This lesson is still being designed and assembled (Pre-Alpha version)

Intro code examples

Overview

Teaching: 30 min
Exercises: 20 min
Questions
  • What is the difference between serial and parallel code?

  • How do CPU and GPU programs differ?

  • What tools and programming models are used for HPC development?

Objectives
  • Understand the structure of CPU and GPU code examples.

  • Identify differences between serial, multi-threaded, and GPU-accelerated code.

  • Recognize common programming models like OpenMP, MPI, and CUDA.
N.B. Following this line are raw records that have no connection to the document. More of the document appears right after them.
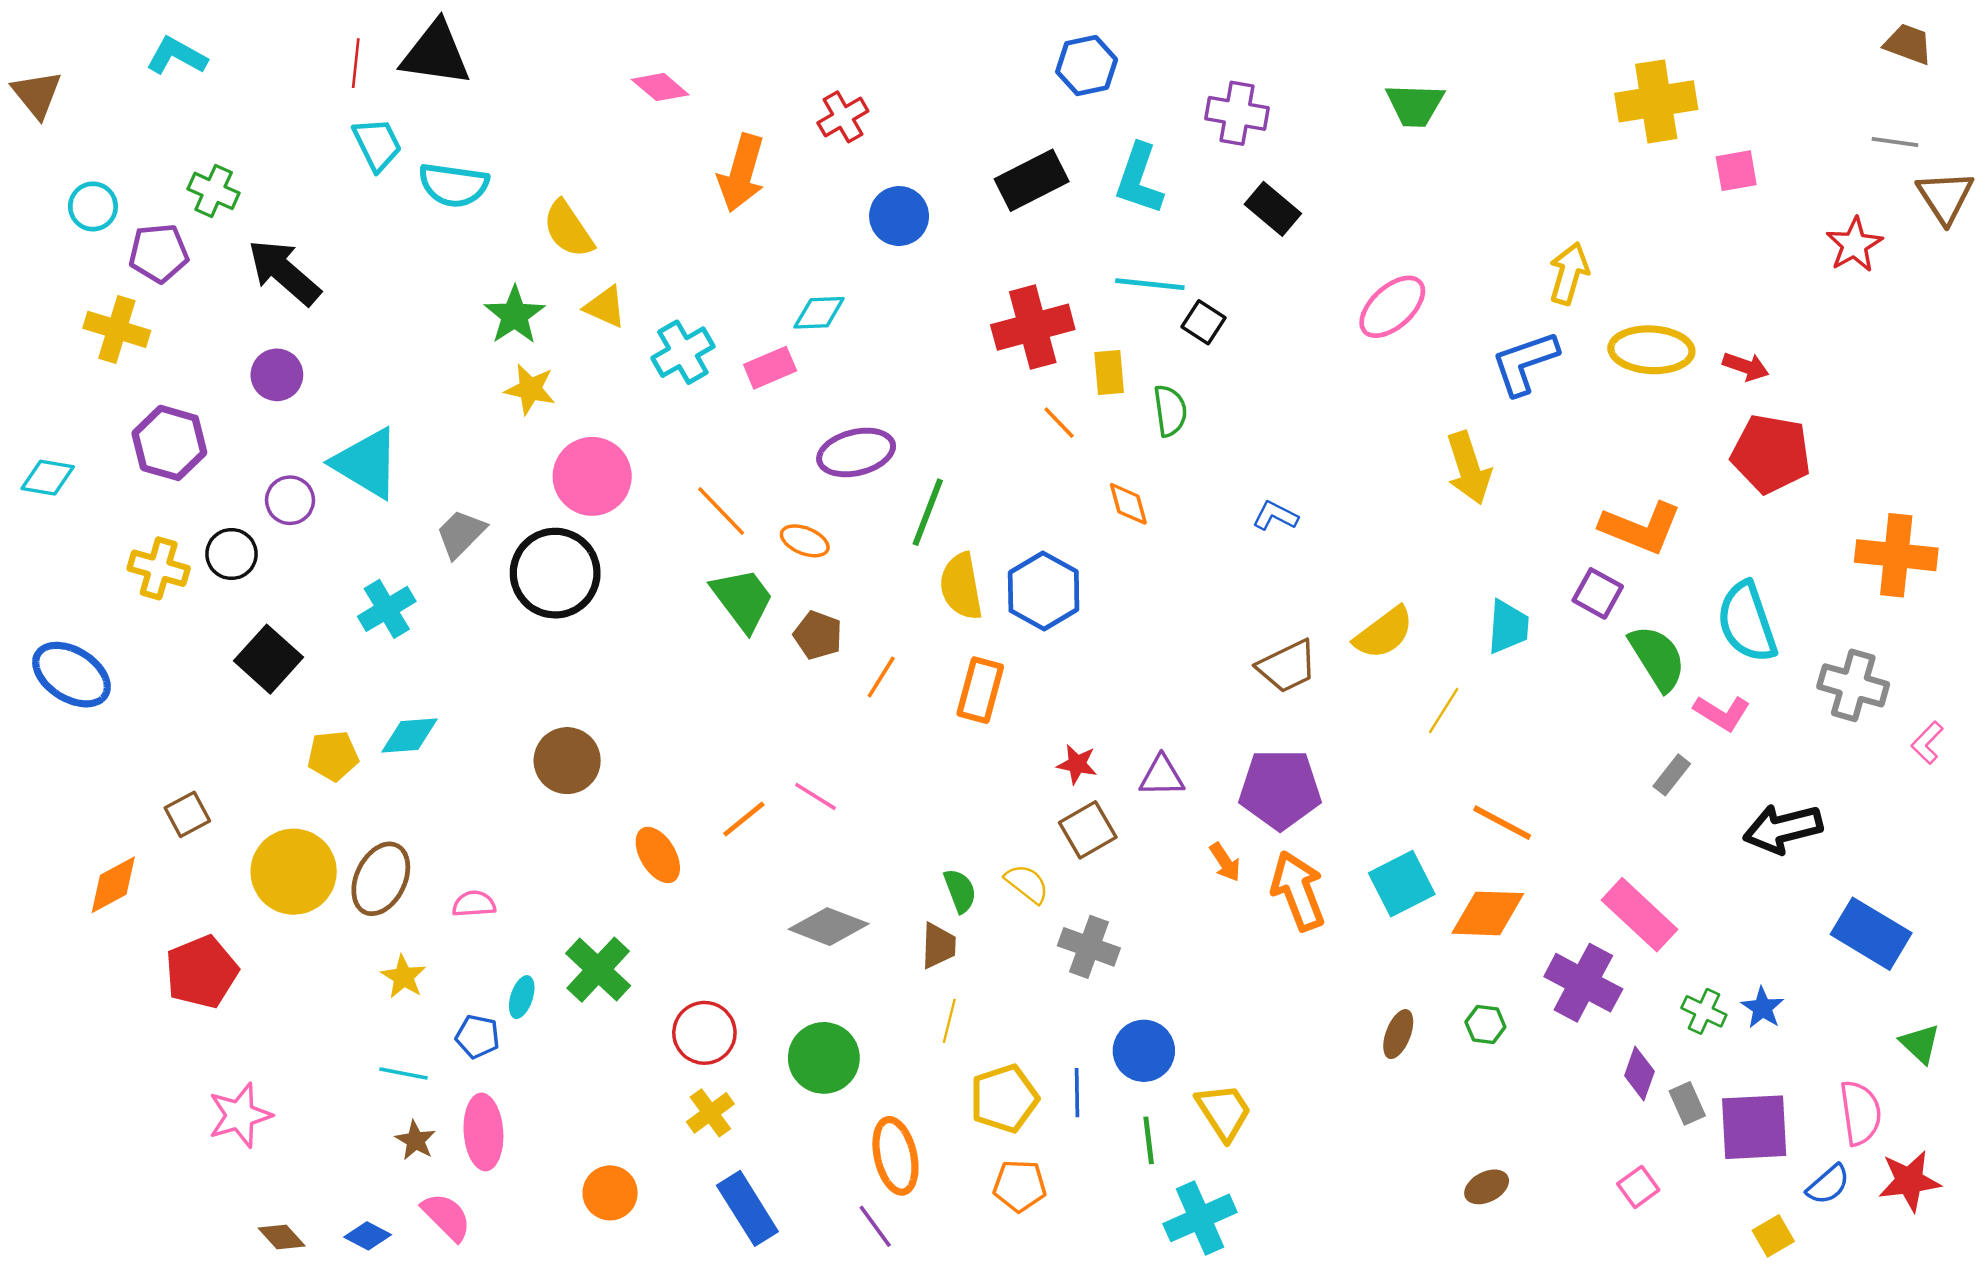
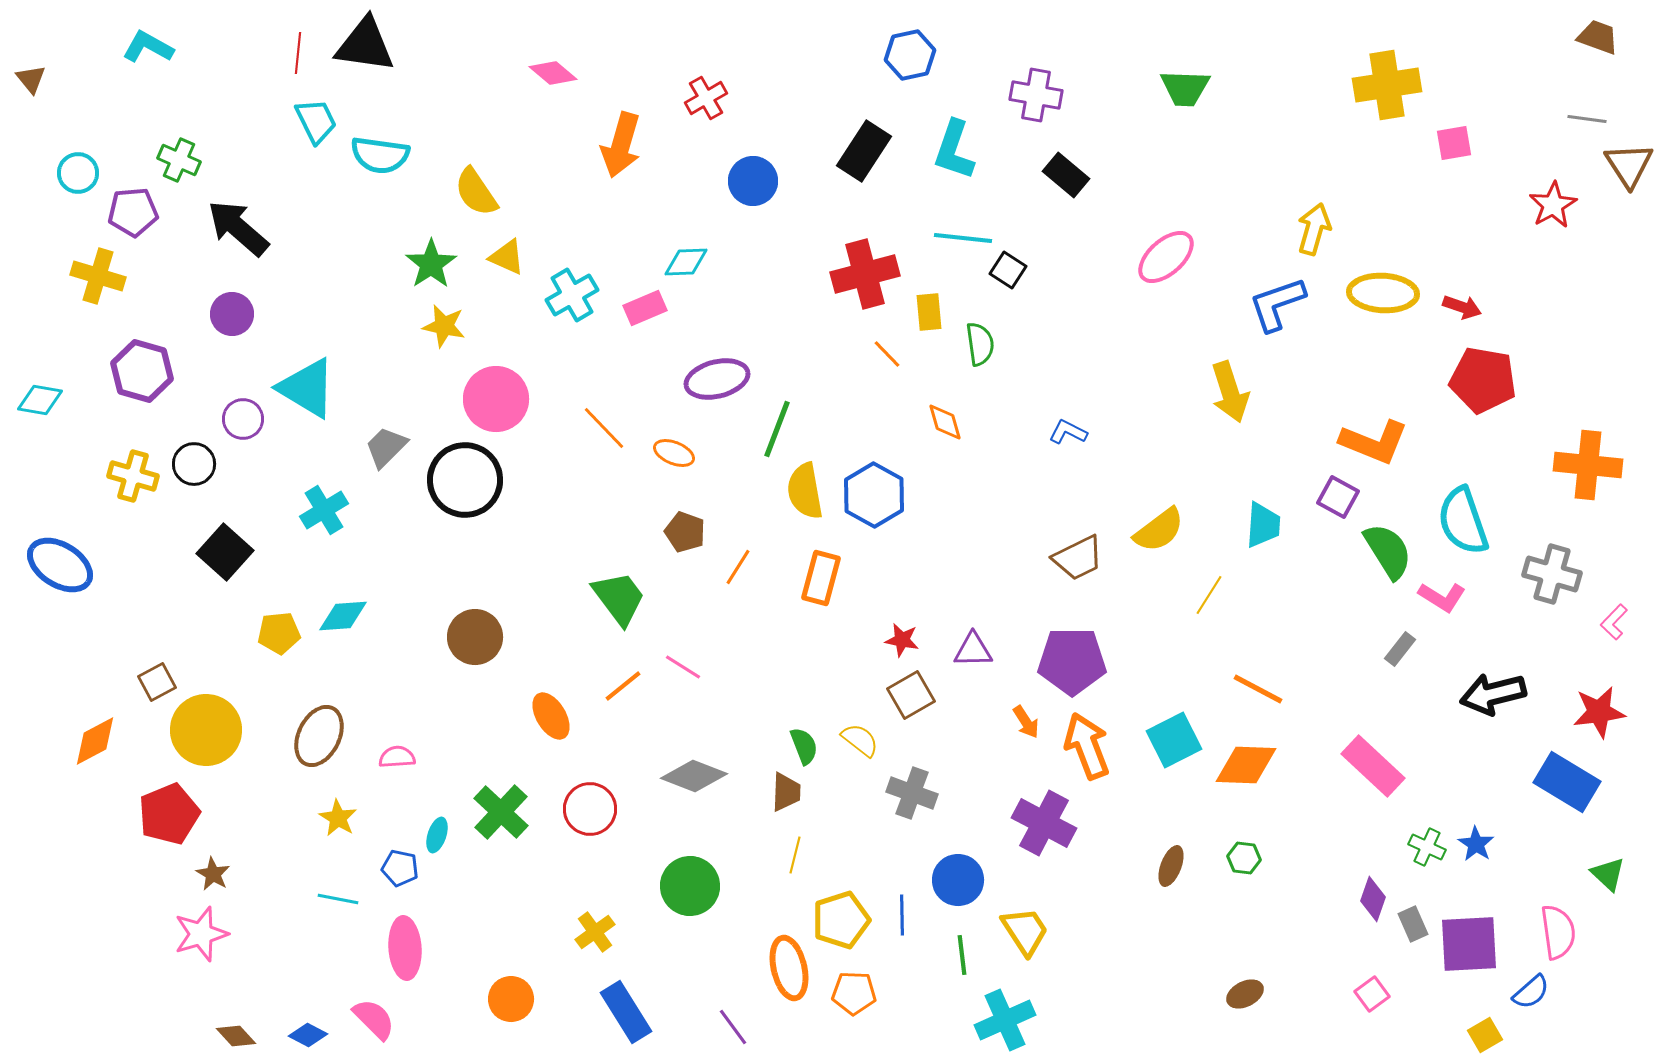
brown triangle: (37, 94) -> (31, 79), size x0.7
black rectangle: (1032, 180) -> (864, 151), turned -30
green trapezoid: (743, 599) -> (619, 598), moved
yellow circle: (294, 872) -> (206, 730), moved
purple cross: (1583, 983) -> (1044, 823), moved
red circle: (704, 1033) -> (590, 809), moved
brown star: (415, 1140) -> (213, 874), moved
orange ellipse: (895, 1156) -> (789, 968), moved
red star: (1909, 1181) -> (1599, 712), moved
  • Appreciate performance trade-offs and profiling basics.

Motivation for HPC Coding

Most users begin with simple serial code, which runs sequentially on one processor. However, for problems involving large data sets, high resolution simulations, or time-critical tasks, serial execution quickly becomes inefficient.

Parallel programming allows us to split work across multiple CPUs or even GPUs. High-Performance Computing (HPC) relies on this concept to solve problems faster. We can visualise this by looking at an example of finding the period for light curves. The visualisation of this example is given below:

Serial vs. Parallel Performance Comparison

Serial Code Example (CPU)

Introduction to NumPy

Before diving into parallel computing or GPU acceleration, it’s important to understand how performance can already be improved significantly on a CPU using efficient libraries.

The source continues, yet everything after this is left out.